En su libro El comediante en su laberinto (Ediciones de la Plaza, 2012) Oña afirmaba que la comedia la rescató de lo que podría haber sido “una vida aburrida y depresiva”. Ya lleva más de diez años haciendo sus unipersonales de humor, y además de su espacio en La aldea tiene una columna en Ciudades invisibles (de 9.00 a 10.00 en radio Fénix), escribe para otros y junto a Diego Vignolo da talleres de stand up en el boliche El Boulevard.

Dos recuerdos que la conectan con su impronta actoral y con su humor. A los cinco años ensaya con un vaso sobre una mesa y lo empujaba de a poco, desafiante, sobre el mantel. Su madre observa con calma el experimento. Al final, pone un dedo sobre el cristal y lo deja caer al suelo. “¿Viste? No pasaba nada. Ahora hay que juntar lo que se rompió”, le dice su madre, y sigue como si nada. “Era una persona que siempre supo rescatar el humor incluso de las situaciones más difíciles, y de mis tres hermanos mayores me quedó el humor negro”, reconoce ahora.

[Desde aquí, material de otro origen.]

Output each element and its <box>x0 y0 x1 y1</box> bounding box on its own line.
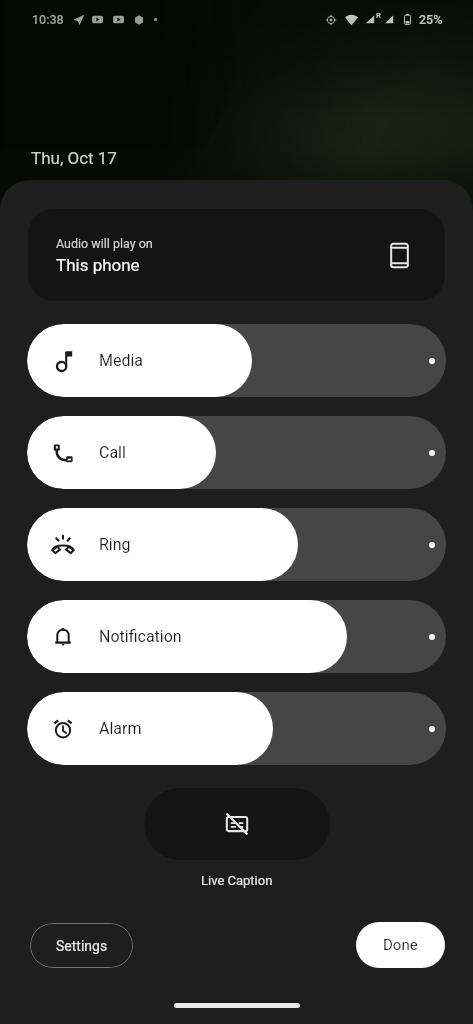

El otro recuerdo es el del encuentro, a los diez años, con Chico Carlo, de Juana de Ibarbourou: fue el comienzo del disfrute de la lectura.

Años después, estudió teatro con Luis Restuccia y Bebe Cerminara. Escribió para muchas obras de teatro y prefiere esa tarea a la de actuar, salvo que se trate de sus espectáculos de stand up. “No soporto la repetición”, dice. “Cuando estoy sola puedo ir hacia donde yo quiero”.

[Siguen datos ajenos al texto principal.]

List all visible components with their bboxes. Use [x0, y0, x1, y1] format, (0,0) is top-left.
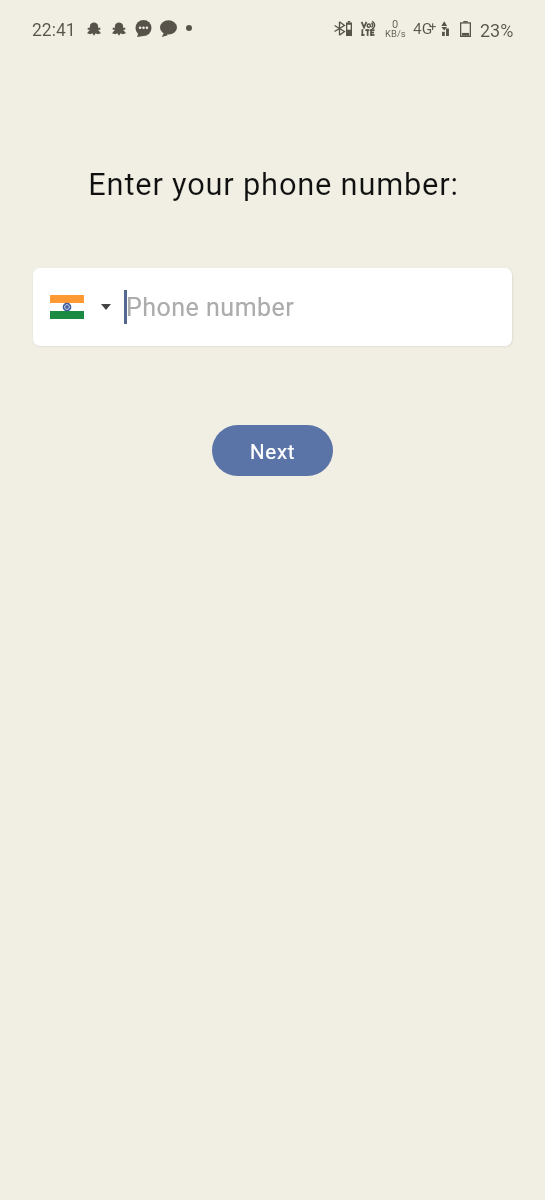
- button[interactable]: Next: [212, 425, 333, 476]
- staticText: Next: [250, 440, 296, 464]
- staticText: Enter your phone number:: [1, 166, 545, 202]
- button[interactable]: Phone number: [124, 268, 512, 346]
- staticText: Phone number: [126, 293, 295, 322]
- staticText: 23%: [480, 20, 514, 41]
- staticText: 0: [392, 18, 399, 31]
- staticText: KB/s: [385, 28, 406, 39]
- staticText: +: [429, 19, 437, 34]
- staticText: 4G: [413, 20, 433, 38]
- staticText: 22:41: [32, 20, 76, 41]
- button[interactable]: Select country code: [33, 268, 124, 346]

En su casa salta de la biblioteca el vistoso So, anyway, escrito por el ex Monty Python John Cleese. Allí charlamos un mediodía, cerca de dos tentetiesos bien inflados con forma de luchadores de catch. “Los voy a usar la semana que viene”, cuenta sobre la preparación de sus próximos minutos en La aldea.

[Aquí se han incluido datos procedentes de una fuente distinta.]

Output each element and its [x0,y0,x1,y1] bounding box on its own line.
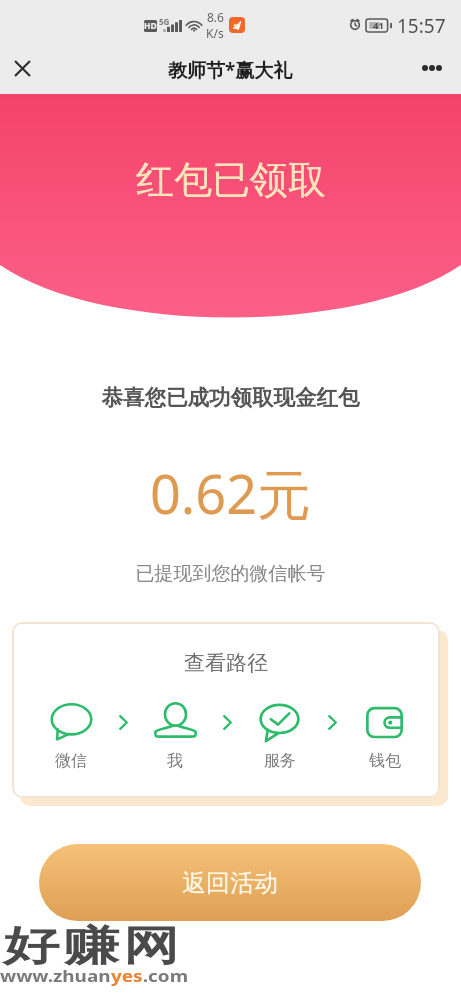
staticText: 返回活动 [182,868,278,898]
staticText: 教师节*赢大礼 [168,57,293,83]
staticText: 我 [167,751,183,771]
staticText: 微信 [55,751,87,771]
button[interactable]: Close [0,48,44,92]
button[interactable]: More options [409,48,453,92]
staticText: 15:57 [397,13,446,39]
staticText: 好赚网 [0,923,181,975]
button[interactable]: 我 [128,703,222,771]
staticText: 红包已领取 [136,156,326,204]
staticText: 0.62元 [0,456,461,530]
staticText: 恭喜您已成功领取现金红包 [0,384,461,411]
button[interactable]: 钱包 [337,703,432,771]
staticText: 查看路径 [12,650,440,676]
staticText: 好赚网 [3,919,184,971]
staticText: 41 [373,19,384,32]
staticText: 钱包 [369,751,401,771]
staticText: 已提现到您的微信帐号 [0,562,461,586]
staticText: .com [143,965,189,987]
staticText: 好赚网 [0,919,181,971]
staticText: www.zhuan [0,965,111,987]
staticText: 服务 [264,751,296,771]
staticText: HD [144,20,157,32]
staticText: yes [111,965,143,987]
staticText: 好赚网 [6,923,187,975]
button[interactable]: 返回活动 [39,844,421,921]
staticText: 好赚网 [6,921,187,973]
staticText: K/s [206,25,224,41]
staticText: 8.6 [207,9,224,25]
staticText: 好赚网 [6,919,187,971]
button[interactable]: 微信 [24,703,118,771]
staticText: 好赚网 [3,921,184,973]
button[interactable]: 服务 [232,703,327,771]
staticText: 5G [159,16,170,27]
staticText: 好赚网 [3,923,184,975]
staticText: 好赚网 [0,921,181,973]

¿Cómo te está resultando esta experiencia televisiva?

Acomodando el cuerpo y el alma a las cámaras y a un grupo de compañeros nuevos. A Diego [Vignolo] lo conozco desde hace años. Nos llevamos todos muy bien, pero estamos creando un espacio. Apropiarse de tu lugar lleva un tiempo.

Es un programa de televisión con público.

Sí, pero ¿ves? Mi vicio es el público que me está mirando ahí y me cuesta reconocer al público que está del otro lado de la tele. La primera vez me dijeron: “Todos los remates se los regalaste a la gente. No miraste la cámara”, y tenían razón. Estoy aprendiendo.

¿Escribís diferente para televisión?

Escribo distinto para cada actividad que hago. Me divago mucho. Si tenés diez minutos, pensá para 15. A mí me gusta mucho desarrollar una idea, entonces todavía le estoy buscando la vuelta para poder hacer eso en diez minutos y también para poder divertirme con lo que digo y, por otra parte, viendo cómo adoptar en Uruguay un formato tan yanqui como el de late night.

¿Quiénes vienen a tus talleres de stand up?

Hay de todo. Hay gente grande que es maravillosa y botijas que decís: “Ta, este muchacho en dos años mueve todo”. Luego viene el problema de encontrar lugares para hacer comedia. Tenemos gente de 18, 19 años y personas de 60 y pico que cuando las ves y las escuchás pensás: “¿Dónde estuviste todos estos años?”.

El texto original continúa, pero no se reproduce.